» ASSIGNMENT:
Please set down the data word for word; images do not go in the copy.
┌──
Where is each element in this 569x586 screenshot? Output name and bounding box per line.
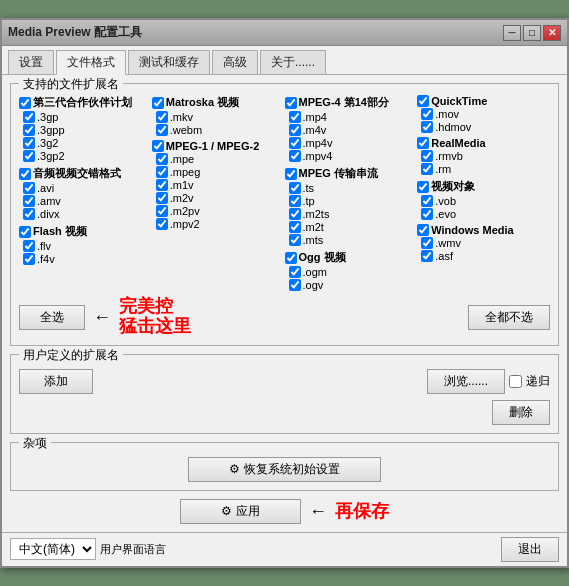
item-3gp: .3gp — [19, 111, 152, 123]
group-header-3gpp: 第三代合作伙伴计划 — [19, 95, 152, 110]
checkbox-tp[interactable] — [289, 195, 301, 207]
checkbox-m2v[interactable] — [156, 192, 168, 204]
checkbox-amv[interactable] — [23, 195, 35, 207]
checkbox-mp4v[interactable] — [289, 137, 301, 149]
item-webm: .webm — [152, 124, 285, 136]
checkbox-evo[interactable] — [421, 208, 433, 220]
checkbox-3g2[interactable] — [23, 137, 35, 149]
language-dropdown[interactable]: 中文(简体) — [10, 538, 96, 560]
checkbox-mpeg[interactable] — [156, 166, 168, 178]
checkbox-matroska-group[interactable] — [152, 97, 164, 109]
checkbox-webm[interactable] — [156, 124, 168, 136]
checkbox-realmedia-group[interactable] — [417, 137, 429, 149]
checkbox-ogg-group[interactable] — [285, 252, 297, 264]
group-label-matroska: Matroska 视频 — [166, 95, 239, 110]
item-3gp2: .3gp2 — [19, 150, 152, 162]
checkbox-m2pv[interactable] — [156, 205, 168, 217]
checkbox-m1v[interactable] — [156, 179, 168, 191]
item-avi: .avi — [19, 182, 152, 194]
checkbox-flv[interactable] — [23, 240, 35, 252]
checkbox-mpv2[interactable] — [156, 218, 168, 230]
label-amv: .amv — [37, 195, 61, 207]
exit-button[interactable]: 退出 — [501, 537, 559, 562]
label-m2pv: .m2pv — [170, 205, 200, 217]
label-rmvb: .rmvb — [435, 150, 463, 162]
label-asf: .asf — [435, 250, 453, 262]
label-vob: .vob — [435, 195, 456, 207]
misc-label: 杂项 — [19, 435, 51, 452]
checkbox-m2t[interactable] — [289, 221, 301, 233]
label-m4v: .m4v — [303, 124, 327, 136]
checkbox-m2ts[interactable] — [289, 208, 301, 220]
select-all-button[interactable]: 全选 — [19, 305, 85, 330]
col-2: Matroska 视频 .mkv .webm MPEG-1 / MPEG-2 — [152, 92, 285, 291]
checkbox-wmv[interactable] — [421, 237, 433, 249]
label-m2v: .m2v — [170, 192, 194, 204]
checkbox-vob[interactable] — [421, 195, 433, 207]
checkbox-asf[interactable] — [421, 250, 433, 262]
checkbox-quicktime-group[interactable] — [417, 95, 429, 107]
group-header-avi: 音频视频交错格式 — [19, 166, 152, 181]
checkbox-avi-group[interactable] — [19, 168, 31, 180]
tab-about[interactable]: 关于...... — [260, 50, 326, 74]
group-header-realmedia: RealMedia — [417, 137, 550, 149]
minimize-button[interactable]: ─ — [503, 25, 521, 41]
checkbox-m4v[interactable] — [289, 124, 301, 136]
checkbox-3gpp-group[interactable] — [19, 97, 31, 109]
restore-btn-row: ⚙恢复系统初始设置 — [19, 457, 550, 482]
maximize-button[interactable]: □ — [523, 25, 541, 41]
checkbox-mp4[interactable] — [289, 111, 301, 123]
checkbox-mov[interactable] — [421, 108, 433, 120]
checkbox-3gp[interactable] — [23, 111, 35, 123]
item-m2ts: .m2ts — [285, 208, 418, 220]
checkbox-avi[interactable] — [23, 182, 35, 194]
checkbox-flash-group[interactable] — [19, 226, 31, 238]
browse-button[interactable]: 浏览...... — [427, 369, 505, 394]
checkbox-3gpp[interactable] — [23, 124, 35, 136]
group-header-quicktime: QuickTime — [417, 95, 550, 107]
checkbox-f4v[interactable] — [23, 253, 35, 265]
checkbox-mpeg-ts-group[interactable] — [285, 168, 297, 180]
close-button[interactable]: ✕ — [543, 25, 561, 41]
checkbox-divx[interactable] — [23, 208, 35, 220]
checkbox-mts[interactable] — [289, 234, 301, 246]
label-hdmov: .hdmov — [435, 121, 471, 133]
checkbox-ts[interactable] — [289, 182, 301, 194]
checkbox-mpe[interactable] — [156, 153, 168, 165]
apply-annotation: 再保存 — [335, 499, 389, 523]
checkbox-hdmov[interactable] — [421, 121, 433, 133]
checkbox-rmvb[interactable] — [421, 150, 433, 162]
tab-advanced[interactable]: 高级 — [212, 50, 258, 74]
checkbox-mpeg4-group[interactable] — [285, 97, 297, 109]
group-label-flash: Flash 视频 — [33, 224, 87, 239]
tab-content: 支持的文件扩展名 第三代合作伙伴计划 .3gp .3gpp — [2, 75, 567, 532]
deselect-all-button[interactable]: 全都不选 — [468, 305, 550, 330]
item-f4v: .f4v — [19, 253, 152, 265]
checkbox-mpeg12-group[interactable] — [152, 140, 164, 152]
apply-button[interactable]: ⚙应用 — [180, 499, 301, 524]
checkbox-mkv[interactable] — [156, 111, 168, 123]
item-m2pv: .m2pv — [152, 205, 285, 217]
checkbox-recursive[interactable] — [509, 375, 522, 388]
checkbox-ogm[interactable] — [289, 266, 301, 278]
delete-button[interactable]: 删除 — [492, 400, 550, 425]
group-label-mpeg-ts: MPEG 传输串流 — [299, 166, 378, 181]
add-button[interactable]: 添加 — [19, 369, 93, 394]
group-label-windows-media: Windows Media — [431, 224, 513, 236]
select-all-annotation: 完美控猛击这里 — [119, 297, 191, 337]
restore-button[interactable]: ⚙恢复系统初始设置 — [188, 457, 381, 482]
checkbox-windows-media-group[interactable] — [417, 224, 429, 236]
checkbox-vob-group[interactable] — [417, 181, 429, 193]
group-header-matroska: Matroska 视频 — [152, 95, 285, 110]
checkbox-mpv4[interactable] — [289, 150, 301, 162]
group-header-vob: 视频对象 — [417, 179, 550, 194]
tab-settings[interactable]: 设置 — [8, 50, 54, 74]
checkbox-ogv[interactable] — [289, 279, 301, 291]
checkbox-3gp2[interactable] — [23, 150, 35, 162]
tab-file-format[interactable]: 文件格式 — [56, 50, 126, 75]
tab-test-cache[interactable]: 测试和缓存 — [128, 50, 210, 74]
file-types-section: 支持的文件扩展名 第三代合作伙伴计划 .3gp .3gpp — [10, 83, 559, 346]
checkbox-rm[interactable] — [421, 163, 433, 175]
item-mts: .mts — [285, 234, 418, 246]
file-types-label: 支持的文件扩展名 — [19, 76, 123, 93]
└──
» SOLUTION:
Where is each element in this 569x586 screenshot? Output name and bounding box per line.
item-3gp: .3gp — [19, 111, 152, 123]
group-header-3gpp: 第三代合作伙伴计划 — [19, 95, 152, 110]
checkbox-tp[interactable] — [289, 195, 301, 207]
checkbox-m2v[interactable] — [156, 192, 168, 204]
checkbox-amv[interactable] — [23, 195, 35, 207]
checkbox-mp4v[interactable] — [289, 137, 301, 149]
item-webm: .webm — [152, 124, 285, 136]
checkbox-evo[interactable] — [421, 208, 433, 220]
checkbox-3g2[interactable] — [23, 137, 35, 149]
language-dropdown[interactable]: 中文(简体) — [10, 538, 96, 560]
checkbox-mpeg[interactable] — [156, 166, 168, 178]
checkbox-matroska-group[interactable] — [152, 97, 164, 109]
checkbox-webm[interactable] — [156, 124, 168, 136]
checkbox-realmedia-group[interactable] — [417, 137, 429, 149]
checkbox-ogg-group[interactable] — [285, 252, 297, 264]
group-label-matroska: Matroska 视频 — [166, 95, 239, 110]
item-3gp2: .3gp2 — [19, 150, 152, 162]
checkbox-m2pv[interactable] — [156, 205, 168, 217]
checkbox-m1v[interactable] — [156, 179, 168, 191]
item-avi: .avi — [19, 182, 152, 194]
checkbox-flv[interactable] — [23, 240, 35, 252]
checkbox-mpv2[interactable] — [156, 218, 168, 230]
label-amv: .amv — [37, 195, 61, 207]
exit-button[interactable]: 退出 — [501, 537, 559, 562]
label-m2pv: .m2pv — [170, 205, 200, 217]
label-rmvb: .rmvb — [435, 150, 463, 162]
label-asf: .asf — [435, 250, 453, 262]
label-vob: .vob — [435, 195, 456, 207]
misc-label: 杂项 — [19, 435, 51, 452]
checkbox-m2t[interactable] — [289, 221, 301, 233]
label-m4v: .m4v — [303, 124, 327, 136]
checkbox-m2ts[interactable] — [289, 208, 301, 220]
select-all-button[interactable]: 全选 — [19, 305, 85, 330]
col-2: Matroska 视频 .mkv .webm MPEG-1 / MPEG-2 — [152, 92, 285, 291]
checkbox-wmv[interactable] — [421, 237, 433, 249]
label-m2v: .m2v — [170, 192, 194, 204]
checkbox-vob[interactable] — [421, 195, 433, 207]
checkbox-asf[interactable] — [421, 250, 433, 262]
checkbox-quicktime-group[interactable] — [417, 95, 429, 107]
group-header-avi: 音频视频交错格式 — [19, 166, 152, 181]
checkbox-avi-group[interactable] — [19, 168, 31, 180]
tab-about[interactable]: 关于...... — [260, 50, 326, 74]
group-header-realmedia: RealMedia — [417, 137, 550, 149]
minimize-button[interactable]: ─ — [503, 25, 521, 41]
checkbox-m4v[interactable] — [289, 124, 301, 136]
checkbox-3gpp-group[interactable] — [19, 97, 31, 109]
restore-btn-row: ⚙恢复系统初始设置 — [19, 457, 550, 482]
maximize-button[interactable]: □ — [523, 25, 541, 41]
checkbox-mp4[interactable] — [289, 111, 301, 123]
checkbox-mov[interactable] — [421, 108, 433, 120]
checkbox-3gp[interactable] — [23, 111, 35, 123]
item-m2ts: .m2ts — [285, 208, 418, 220]
checkbox-avi[interactable] — [23, 182, 35, 194]
checkbox-flash-group[interactable] — [19, 226, 31, 238]
browse-button[interactable]: 浏览...... — [427, 369, 505, 394]
checkbox-3gpp[interactable] — [23, 124, 35, 136]
group-header-quicktime: QuickTime — [417, 95, 550, 107]
checkbox-f4v[interactable] — [23, 253, 35, 265]
checkbox-mpeg-ts-group[interactable] — [285, 168, 297, 180]
close-button[interactable]: ✕ — [543, 25, 561, 41]
checkbox-divx[interactable] — [23, 208, 35, 220]
checkbox-mts[interactable] — [289, 234, 301, 246]
label-hdmov: .hdmov — [435, 121, 471, 133]
checkbox-ts[interactable] — [289, 182, 301, 194]
checkbox-mpe[interactable] — [156, 153, 168, 165]
apply-annotation: 再保存 — [335, 499, 389, 523]
checkbox-hdmov[interactable] — [421, 121, 433, 133]
checkbox-rmvb[interactable] — [421, 150, 433, 162]
tab-advanced[interactable]: 高级 — [212, 50, 258, 74]
checkbox-mpeg4-group[interactable] — [285, 97, 297, 109]
group-label-flash: Flash 视频 — [33, 224, 87, 239]
tab-content: 支持的文件扩展名 第三代合作伙伴计划 .3gp .3gpp — [2, 75, 567, 532]
deselect-all-button[interactable]: 全都不选 — [468, 305, 550, 330]
item-f4v: .f4v — [19, 253, 152, 265]
checkbox-mpeg12-group[interactable] — [152, 140, 164, 152]
apply-button[interactable]: ⚙应用 — [180, 499, 301, 524]
checkbox-mkv[interactable] — [156, 111, 168, 123]
item-m2pv: .m2pv — [152, 205, 285, 217]
checkbox-recursive[interactable] — [509, 375, 522, 388]
checkbox-ogm[interactable] — [289, 266, 301, 278]
delete-button[interactable]: 删除 — [492, 400, 550, 425]
group-label-mpeg-ts: MPEG 传输串流 — [299, 166, 378, 181]
add-button[interactable]: 添加 — [19, 369, 93, 394]
group-label-windows-media: Windows Media — [431, 224, 513, 236]
select-all-annotation: 完美控猛击这里 — [119, 297, 191, 337]
restore-button[interactable]: ⚙恢复系统初始设置 — [188, 457, 381, 482]
checkbox-windows-media-group[interactable] — [417, 224, 429, 236]
checkbox-vob-group[interactable] — [417, 181, 429, 193]
group-header-matroska: Matroska 视频 — [152, 95, 285, 110]
checkbox-mpv4[interactable] — [289, 150, 301, 162]
group-header-vob: 视频对象 — [417, 179, 550, 194]
tab-settings[interactable]: 设置 — [8, 50, 54, 74]
checkbox-ogv[interactable] — [289, 279, 301, 291]
checkbox-3gp2[interactable] — [23, 150, 35, 162]
tab-file-format[interactable]: 文件格式 — [56, 50, 126, 75]
tab-test-cache[interactable]: 测试和缓存 — [128, 50, 210, 74]
file-types-section: 支持的文件扩展名 第三代合作伙伴计划 .3gp .3gpp — [10, 83, 559, 346]
checkbox-rm[interactable] — [421, 163, 433, 175]
item-mts: .mts — [285, 234, 418, 246]
file-types-label: 支持的文件扩展名 — [19, 76, 123, 93]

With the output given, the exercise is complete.